The Last Judgment is the universal judgment of the human race at the resurrection of the dead at the end of the world.
“When the Son of man comes in his glory, and all the angels with him, then he will sit on his glorious throne. Before him will be gathered all the nations, and he will separate them one from another as a shepherd separates the sheep from the goats, and he will place the sheep at his right hand, but the goats at the left” (Matthew 25:31–33).
“Then I saw a great white throne and him who sat upon it; from his presence earth and sky fled away, and no place was found for them. And I saw the dead, great and small, standing before the throne, and books were opened. Also another book was opened, which is the book of life. And the dead were judged by what was written in the books, by what they had done” (Revelation 20:11–12).

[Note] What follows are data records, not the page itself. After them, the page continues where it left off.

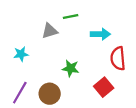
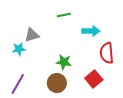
gray triangle: (50, 31) -> (32, 35), moved
brown circle: (50, 94) -> (57, 83), moved

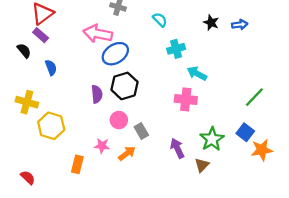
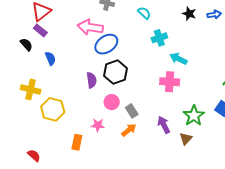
orange arrow: (127, 153) -> (129, 130), moved

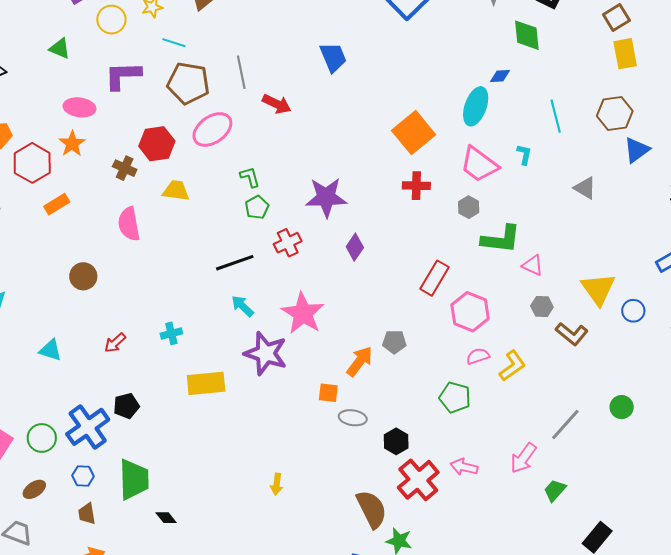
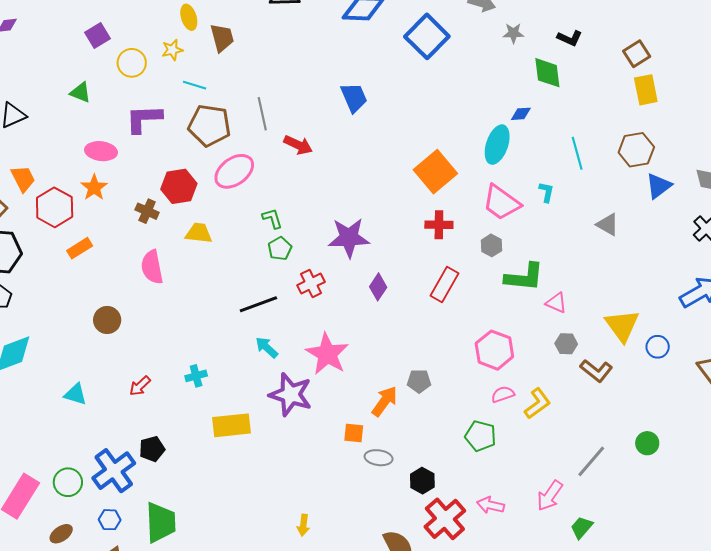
red rectangle: (434, 278) -> (445, 285), moved

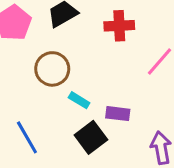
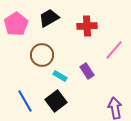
purple rectangle: (118, 114) -> (87, 71), moved, turned 49
black square: (91, 137) -> (56, 101), moved

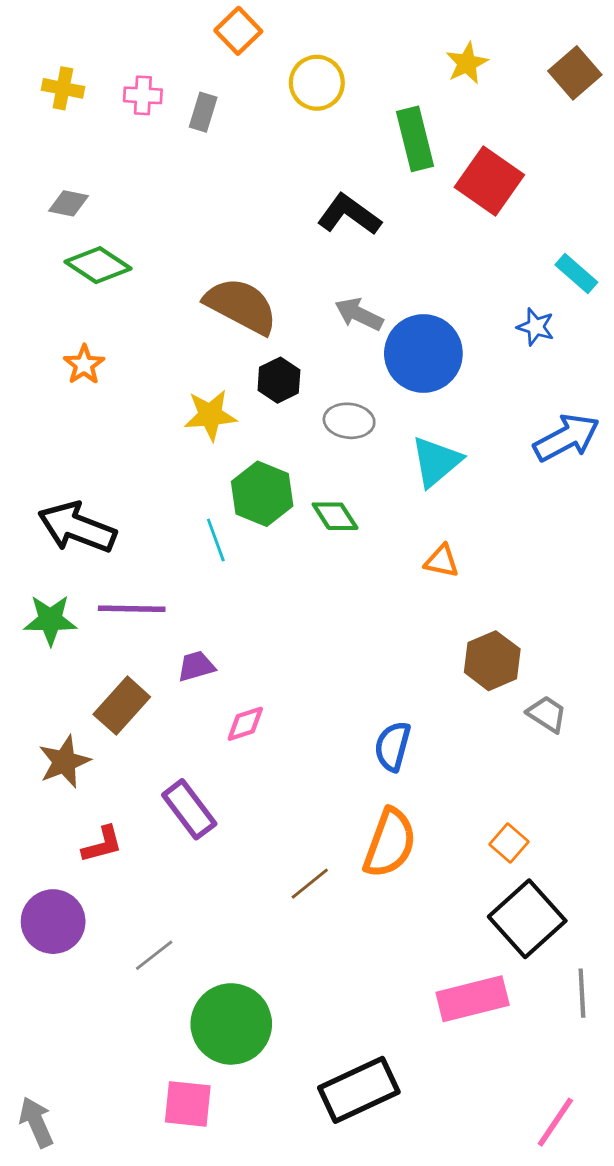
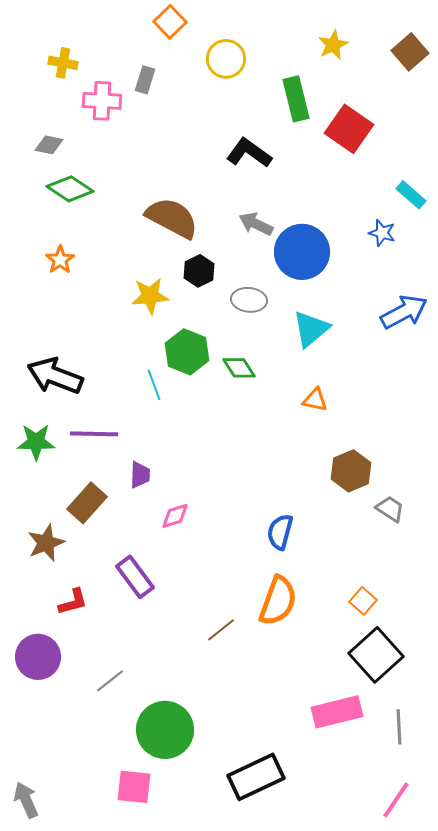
yellow cross: (63, 88) -> (63, 63), moved
pink cross: (143, 95) -> (102, 101), moved, size x1.4
purple trapezoid: (196, 666) -> (140, 475), turned 108
gray line: (582, 993) -> (399, 727), moved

The Last Judgment will be a social judgment, because it will manifest to the world God’s justice in condemning sinners and His mercy in those who are saved. It will also be a total or general judgment, since not only people’s moral conduct, but all the accumulated blessings or injuries which will have resulted from each person’s good or evil deeds will be revealed.
This general judgment is called the Last Judgment, since it is not followed by another and since its sentence endures forever. It takes place on the Last Day, and, along with the resurrection of the body and the renewal of the world, is an element in the coming of the Lord with power.
The general judgment is more than the promulgation of the sentence already passed on so many at their particular judgments, for it also concerns those who are still living on that day. The whole human race will be judged. Judgment will be passed too on the angels—both good and bad; indeed on all of creation. Each individual person will once more be summoned to appear before the Lord as His Judge.
In this judgment each person will be given a view over his whole life and its significance. He will see it in the light of the Lord. The sentence which was passed upon us in our particular judgment will now be publicly confirmed. All of our sins—and all of our virtues, too—will be known.